Wie beeinflussen Euch die Angriffe der faschistischen Türkei in Euren Arbeiten und Plänen? Werdet Ihr die Kampagne so durchführen können?

Alessandra: Wir sind in unseren Arbeiten nicht isoliert von der politischen und militärischen Entwicklung in Syrien und wir werden natürlich darauf eingehen müssen. Wir sind nach Rojava gekommen, um ökologische und gesellschaftliche Arbeiten zu machen und einen Beitrag zum Aufbau einer neuen Gesellschaft zu leisten. Aber wenn die Türkei diesen Aufbau versucht zu zerstören, die Strukturen der Internationalistischen Kommune angreift, dann sehen wir uns gezwungen uns zu verteidigen. Natürlich werden wir dann an der Seite der Bevölkerung stehen.
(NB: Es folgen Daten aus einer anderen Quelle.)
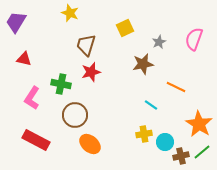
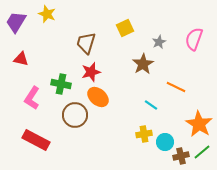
yellow star: moved 23 px left, 1 px down
brown trapezoid: moved 2 px up
red triangle: moved 3 px left
brown star: rotated 20 degrees counterclockwise
orange ellipse: moved 8 px right, 47 px up
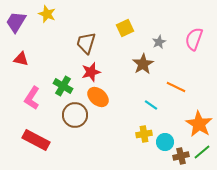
green cross: moved 2 px right, 2 px down; rotated 18 degrees clockwise
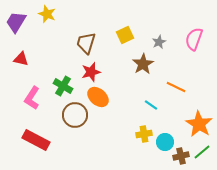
yellow square: moved 7 px down
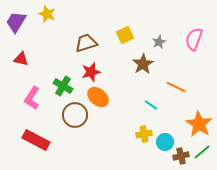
brown trapezoid: rotated 55 degrees clockwise
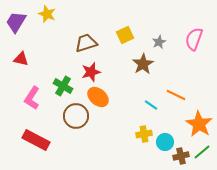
orange line: moved 8 px down
brown circle: moved 1 px right, 1 px down
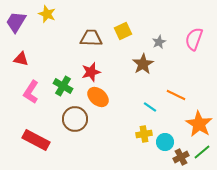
yellow square: moved 2 px left, 4 px up
brown trapezoid: moved 5 px right, 5 px up; rotated 20 degrees clockwise
pink L-shape: moved 1 px left, 6 px up
cyan line: moved 1 px left, 2 px down
brown circle: moved 1 px left, 3 px down
brown cross: moved 1 px down; rotated 14 degrees counterclockwise
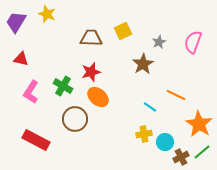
pink semicircle: moved 1 px left, 3 px down
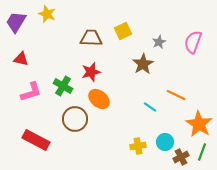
pink L-shape: rotated 140 degrees counterclockwise
orange ellipse: moved 1 px right, 2 px down
yellow cross: moved 6 px left, 12 px down
green line: rotated 30 degrees counterclockwise
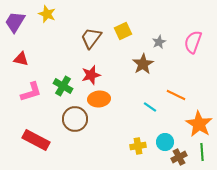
purple trapezoid: moved 1 px left
brown trapezoid: rotated 55 degrees counterclockwise
red star: moved 3 px down
orange ellipse: rotated 45 degrees counterclockwise
green line: rotated 24 degrees counterclockwise
brown cross: moved 2 px left
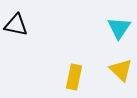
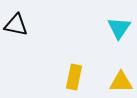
yellow triangle: moved 12 px down; rotated 45 degrees counterclockwise
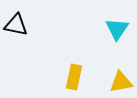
cyan triangle: moved 2 px left, 1 px down
yellow triangle: rotated 10 degrees counterclockwise
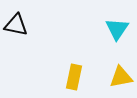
yellow triangle: moved 5 px up
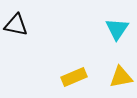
yellow rectangle: rotated 55 degrees clockwise
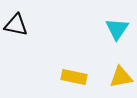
yellow rectangle: rotated 35 degrees clockwise
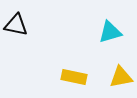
cyan triangle: moved 7 px left, 3 px down; rotated 40 degrees clockwise
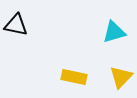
cyan triangle: moved 4 px right
yellow triangle: rotated 35 degrees counterclockwise
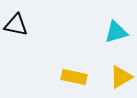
cyan triangle: moved 2 px right
yellow triangle: rotated 15 degrees clockwise
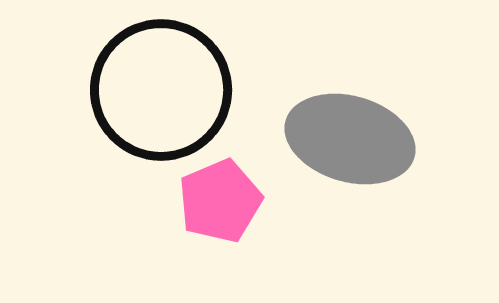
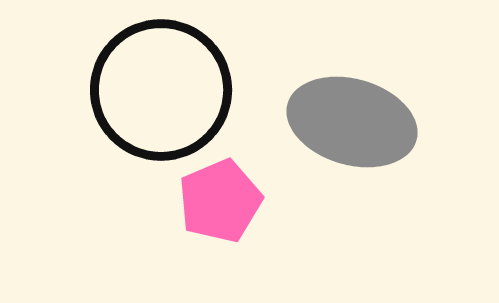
gray ellipse: moved 2 px right, 17 px up
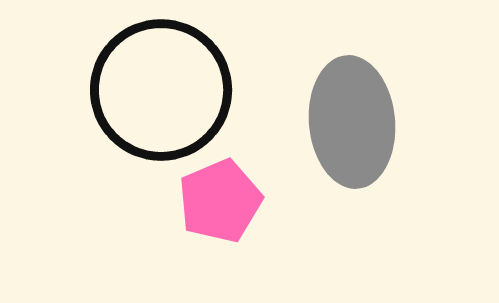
gray ellipse: rotated 69 degrees clockwise
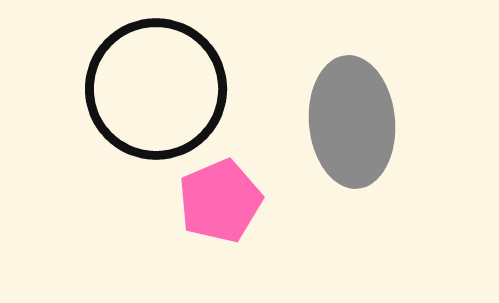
black circle: moved 5 px left, 1 px up
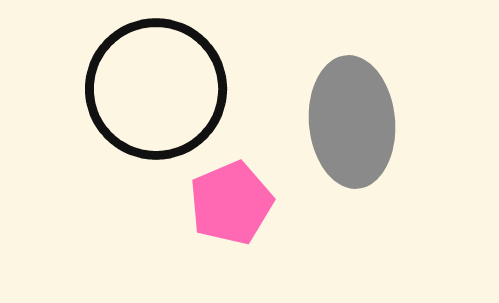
pink pentagon: moved 11 px right, 2 px down
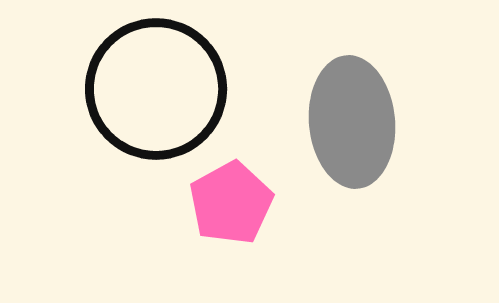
pink pentagon: rotated 6 degrees counterclockwise
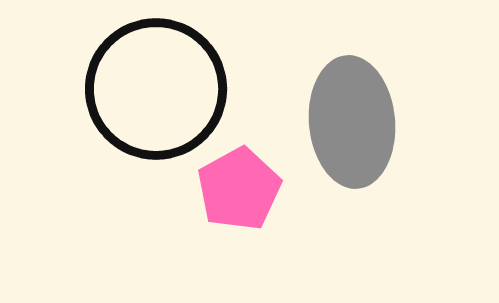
pink pentagon: moved 8 px right, 14 px up
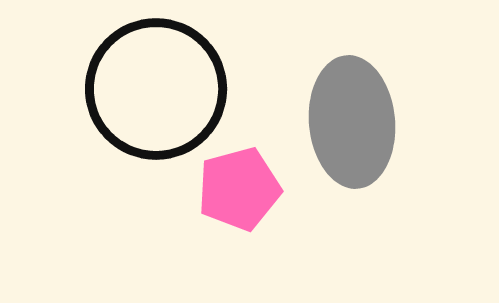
pink pentagon: rotated 14 degrees clockwise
Stefan: Aber wir wollen auch nicht alles absagen. Angesichts der Situation schaffen wir es nicht, schon im Frühjahr die Baumschule zu eröffnen, das muss noch ein bisschen warten. Wir halten aber am Plan fest, Ende des Jahres das eingegangene Geld in die Aufforstung des Naturschutzgebiets zu stecken. Und egal wie sich die Situation weiter entwickelt, dass Menschen kommen, dass Menschen die ökologischen Arbeiten hier unterstützen, bleibt eine wichtige Sache. Und aufgrund des Krieges der Türkei gegen Rojava ist die internationale Unterstützung wichtiger denn je!